采用SPSS 26.0软件进行统计学分析,其中计量数据资料均以均数±标准差表示。若不符合正态分布,则采用秩和检验;若符合正态分布,组间比较采用t检验。计数数据资料以频数(n)和百分比(%)表示,组间比较采用卡方检验,以P<0.05为差异有统计学意义。

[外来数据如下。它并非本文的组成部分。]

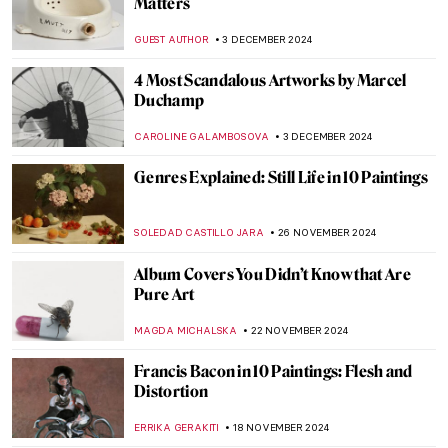
Man at the Crossroads
RUXI RUSU
9 DECEMBER 2024
Haddon Sundblom: The Artist Behind the
Coca-Cola Santa Claus
MARIA FRAZZONI
6 DECEMBER 2024
Watch Kandinsky Drawing on a Rare
Footage from 1926
,
ZUZANNA STANSKA
ANIELA RYBAK-VAGANAY
4
DECEMBER 2024
Wassily Kandinsky in 5 Abstract Paintings
RUXI RUSU
4 DECEMBER 2024
5 Myths About Dada Deconstructed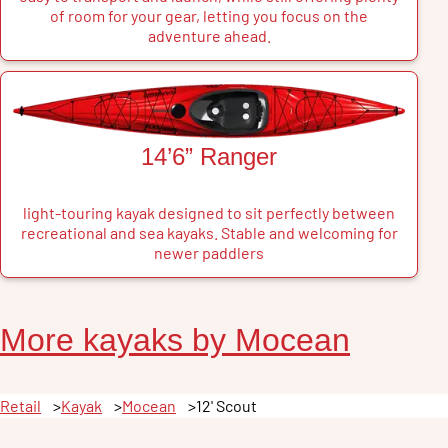
of room for your gear, letting you focus on the
adventure ahead.
14’6” Ranger
light-touring kayak designed to sit perfectly between
recreational and sea kayaks. Stable and welcoming for
newer paddlers
More
kayak
s by
Mocean
Retail
Kayak
Mocean
12' Scout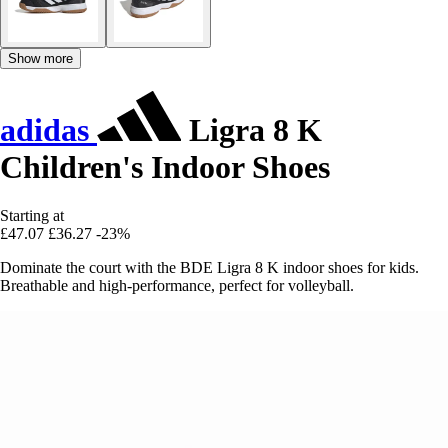
Show more
adidas
Ligra 8 K
Children's Indoor Shoes
Starting at
£47.07
£36.27
-23%
Dominate the court with the BDE Ligra 8 K indoor shoes for kids.
Breathable and high-performance, perfect for volleyball.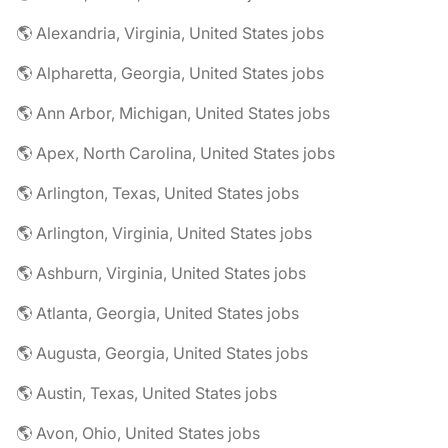
🌎 Alexandria, Virginia, United States jobs
🌎 Alpharetta, Georgia, United States jobs
🌎 Ann Arbor, Michigan, United States jobs
🌎 Apex, North Carolina, United States jobs
🌎 Arlington, Texas, United States jobs
🌎 Arlington, Virginia, United States jobs
🌎 Ashburn, Virginia, United States jobs
🌎 Atlanta, Georgia, United States jobs
🌎 Augusta, Georgia, United States jobs
🌎 Austin, Texas, United States jobs
🌎 Avon, Ohio, United States jobs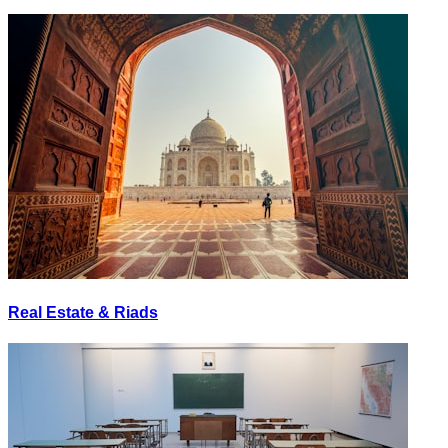
Real Estate & Riads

本次研究共45例患者符合纳入标准,修复组20例,非修复组25例。两组患者男女比例、受伤部位、年龄、受伤原因、SER分度、及消肿时间的差异均无统计学意义(P>0.05),具有可比性,见表1。
表1 修复组与非修复组一般资料比较
修复组20例患者术中探查均明确显示有下胫腓前韧带损伤,其中腓骨远端止点撕脱5例(25%)、伴有腓骨远端骨折块1例(5%)、中间断裂6例(30%)、胫骨远端止点处撕脱1例(5%)、伴有Tillaux-chaput骨折块7例(35%)。术中根据下胫腓前韧带探查结果的不同,采取适宜的修补方式,其中缝线缝合修复6例(30%)、骨矛修复6例(30%)、空心螺钉修复6例(30%)、空心螺钉加缝线缝合修复2例(10%)。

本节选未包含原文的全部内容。